10 anos de pontificado

1. Os gestos

No dia 13 de março de 2013 a surpresa da multidão que aguardava o novo Papa: Boa noite…

Um grande silêncio acolhe este primeiro gesto de um papa que vem do fim do mundo. É o primeiro grande sinal de proximidade e de encontro, um gesto profético de uma nova linguagem. E a surpresa continua: Peço que rezem ao Senhor para que Ele me abençoe. Um gesto semente que irá começar a desenvolver-se com a proposta sinodal, devolvendo ao Povo de Deus o seu papel de protagonista no crescimento eclesial.

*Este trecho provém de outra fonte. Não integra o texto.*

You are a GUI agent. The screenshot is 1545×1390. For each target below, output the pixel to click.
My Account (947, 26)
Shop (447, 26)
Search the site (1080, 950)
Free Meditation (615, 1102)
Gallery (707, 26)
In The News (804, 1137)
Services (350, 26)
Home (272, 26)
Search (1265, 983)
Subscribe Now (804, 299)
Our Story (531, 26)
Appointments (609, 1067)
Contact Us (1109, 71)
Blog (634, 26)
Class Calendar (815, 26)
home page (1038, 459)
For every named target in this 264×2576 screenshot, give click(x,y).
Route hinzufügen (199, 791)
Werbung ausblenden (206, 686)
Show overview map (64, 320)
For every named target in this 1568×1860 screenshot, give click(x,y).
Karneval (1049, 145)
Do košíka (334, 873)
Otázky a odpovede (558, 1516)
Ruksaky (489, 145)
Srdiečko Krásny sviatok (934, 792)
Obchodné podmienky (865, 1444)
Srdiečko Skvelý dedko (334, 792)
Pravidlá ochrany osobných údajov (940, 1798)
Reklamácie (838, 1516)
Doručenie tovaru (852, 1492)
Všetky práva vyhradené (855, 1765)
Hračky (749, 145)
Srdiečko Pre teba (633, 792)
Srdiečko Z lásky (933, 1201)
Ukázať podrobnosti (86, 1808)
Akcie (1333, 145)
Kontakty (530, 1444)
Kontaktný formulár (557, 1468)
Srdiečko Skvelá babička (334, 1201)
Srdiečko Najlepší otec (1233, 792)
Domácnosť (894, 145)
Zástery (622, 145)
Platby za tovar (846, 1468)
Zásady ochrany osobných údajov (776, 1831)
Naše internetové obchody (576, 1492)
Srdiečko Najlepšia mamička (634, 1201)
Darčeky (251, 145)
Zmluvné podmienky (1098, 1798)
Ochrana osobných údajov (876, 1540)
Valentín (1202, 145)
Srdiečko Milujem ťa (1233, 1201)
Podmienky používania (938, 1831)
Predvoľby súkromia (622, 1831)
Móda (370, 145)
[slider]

beijar os pés dos líderes em guerra no Congo suplicando a paz

Estes dois gestos primeiros irão sendo acrescentados de outros, como uma linguagem nova de comunicação. A boa nova do Reino passará a contar, com o Papa Francisco, com gestos simples, mas marcados de densidade: acariciar as crianças, abraçar os doentes, beijar os pés de reclusos e reclusas ou ainda no gesto surpresa de beijar os pés dos líderes em guerra no Congo suplicando a paz para os povos mártires. A imagem de uma Igreja Samaritana que se aproxima dos feridos… dos excluídos, dos que carregam a dor e a raiva, mas são capazes do perdão.

Nas suas viagens criteriosamente escolhidas multiplicam-se os gestos de atenção às periferias, os gestos de defesa dos emigrantes e refugiados, os gestos de aproximação a outras Igrejas e a outas outras experiências religiosas. As suas viagens são um clamor contra a globalização da indiferença (Lesbos).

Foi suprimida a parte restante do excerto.